"Czasem w życiu człowieka dzieją się naprawdę zadziwiające rzeczy i nie inaczej było też w moim przypadku. Moja żona ode mnie odeszła, bo nie sprawdzałem się jako mąż. Myślałem, że to już koniec tego małżeństwa i bardzo żałowałem swojego zachowania. A jednak dostałem od życia kolejną szansę. Moja żona nagle wróciła".
Publikujemy list naszej czytelniczki. Tekst został zredagowany przez Styl.fm. Czekamy na historie pod adresem: [email protected]. Wybrane teksty opublikujemy. Zastrzegamy sobie prawo do redakcji tekstu.

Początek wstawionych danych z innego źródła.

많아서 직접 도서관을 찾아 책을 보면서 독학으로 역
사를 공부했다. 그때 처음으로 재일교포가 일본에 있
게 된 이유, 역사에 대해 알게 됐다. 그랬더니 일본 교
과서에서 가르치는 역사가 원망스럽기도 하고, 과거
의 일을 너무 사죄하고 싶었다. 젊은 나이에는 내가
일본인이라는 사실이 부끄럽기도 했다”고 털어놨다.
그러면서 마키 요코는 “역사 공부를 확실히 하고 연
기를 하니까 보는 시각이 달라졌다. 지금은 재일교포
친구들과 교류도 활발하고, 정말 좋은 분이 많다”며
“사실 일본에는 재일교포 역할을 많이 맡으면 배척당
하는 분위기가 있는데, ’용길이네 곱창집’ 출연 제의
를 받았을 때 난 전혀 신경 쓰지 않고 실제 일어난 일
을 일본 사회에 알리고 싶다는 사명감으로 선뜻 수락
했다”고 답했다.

Moja żona ode mnie odeszła z mojego powodu
Swoją żonę Ewelinę poznałem 5 lat temu. Od razu mi się spodobała, wiadomo - blondynka z długimi nogami przyciąga uwagę. Ja też się jej spodobałem i pomimo krytycznych głosów swojej rodziny, wyszła za mąż za takiego łapserdaka jak ja.

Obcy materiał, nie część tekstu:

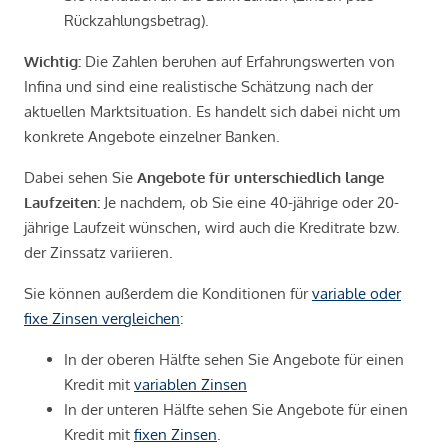
Rückzahlungsbetrag).
Wichtig:
Die Zahlen beruhen auf Erfahrungswerten von
Infina und sind eine realistische Schätzung nach der
aktuellen Marktsituation. Es handelt sich dabei nicht um
konkrete Angebote einzelner Banken.
Dabei sehen Sie
Angebote für unterschiedlich lange
Laufzeiten:
Je nachdem, ob Sie eine 40-jährige oder 20-
jährige Laufzeit wünschen, wird auch die Kreditrate bzw.
der Zinssatz variieren.
Sie können außerdem die Konditionen für
variable oder
fixe Zinsen vergleichen
:
In der oberen Hälfte sehen Sie Angebote für einen
Kredit mit
variablen Zinsen
In der unteren Hälfte sehen Sie Angebote für einen
Kredit mit
fixen Zinsen
.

Z perspektywy czasu muszę przyznać, że nie traktowałem żony w odpowiedni sposób. Nie dbałem o nasze małżeństwo, ale traktowałem żonę, jak swoją własność. Niemal wszystkiego jej zabraniałem, bojąc się zdrady. Sam natomiast często nadużywałem różnych używek i ją zdradzałem. W zasadzie to nie dziwię się jej, że odeszła. Kto by chciał być z takim mężczyzną w związku.

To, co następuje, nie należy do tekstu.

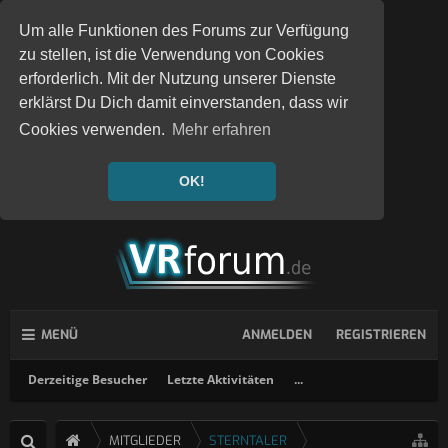
Um alle Funktionen des Forums zur Verfügung
zu stellen, ist die Verwendung von Cookies
erforderlich. Mit der Nutzung unserer Dienste
erklärst Du Dich damit einverstanden, dass wir
Cookies verwenden.
Mehr erfahren
OK!
MENÜ
ANMELDEN
REGISTRIEREN
Derzeitige Besucher
Letzte Aktivitäten
...
MITGLIEDER
STERNTALER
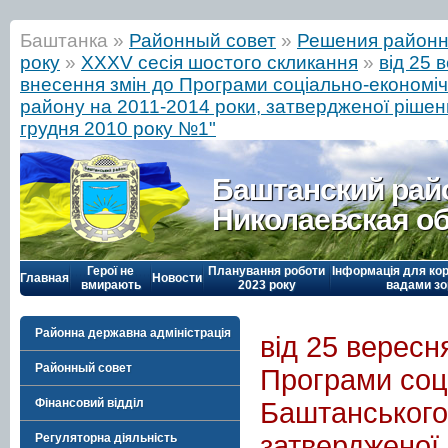
Баштанка »
Районный совет
»
Решения районн
року
»
ХХХV сесія шостого скликання
»
від 25 
внесення змін до Програми соціально-економі
району на 2011-2014 роки, затвердженої рішен
грудня 2010 року №1"
Баштанский рай
Николаевская о
Герої не
Планування роботи
Інформація для кор
Главная
Новости
вмирають
2023 року
вадами зо
Районна державна адміністрація
від 25 вересн
Районный совет
Програми соц
Фінансовий відділ
Баштанського
затвердженої 
Регуляторна діяльність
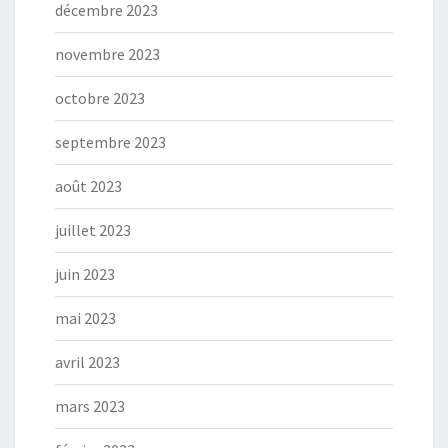
décembre 2023
novembre 2023
octobre 2023
septembre 2023
août 2023
juillet 2023
juin 2023
mai 2023
avril 2023
mars 2023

A jednak moja żona mężnie znosiła moje zachowanie i nadal chciała być ze mną w związku.
Wszystko zmieniło się, gdy żona dowiedziała się o moich licznych zdradach. Wtedy z dnia na dzień mnie zostawiła. Zostałem sam jak palec. Wyszła z domu, zostawiła tylko kartkę, że ma dość i tyle ją widziałem.
Canva
Moja żona do mnie wróciła
Właśnie wtedy zrozumiałem, że byłem złym człowiekiem I nie powinienem postępować w taki sposób i zmieniłem swoje życie. Próbowałem szukać kontaktu z żoną, ale ona zapadła się pod ziemię. Bardzo cierpiałem, ale jednocześnie naprawdę się zmieniłem. Zapisałem się na terapię i to bardzo mi pomogło. Poznałem też wartościowych przyjaciół. Minął rok od czasu odejścia mojej żony.
Pewnego dnia napisałem list i zaniosłem go do matki mojej żony. Nie łudziłem się, że wróci, ale pomyślałem, że pewnie jej matka jej przekaże ten list i moja żona chociaż będzie wiedziała, że się zmieniłem, o ile w to mi uwierzy. Tak też więc uczyniłem.
Minął miesiąc, zanim dostałem odpowiedź od mojej żony. To jednak była taka odpowiedź, jakiej w życiu bym się nie spodziewał. Akurat wróciłem z pracy do domu i ona tam czekała - moja żona. Byłem w szoku. Rzuciła mi się na ramiona i powiedziała, że wróciła, wierząc w moją przemianę.
Jestem taki szczęśliwy, że moja ukochana mi uwierzyła i zamierzam dobrze wykorzystać szansę, którą od niej dostałem. Ewelina, kocham Cię z całego mojego serca.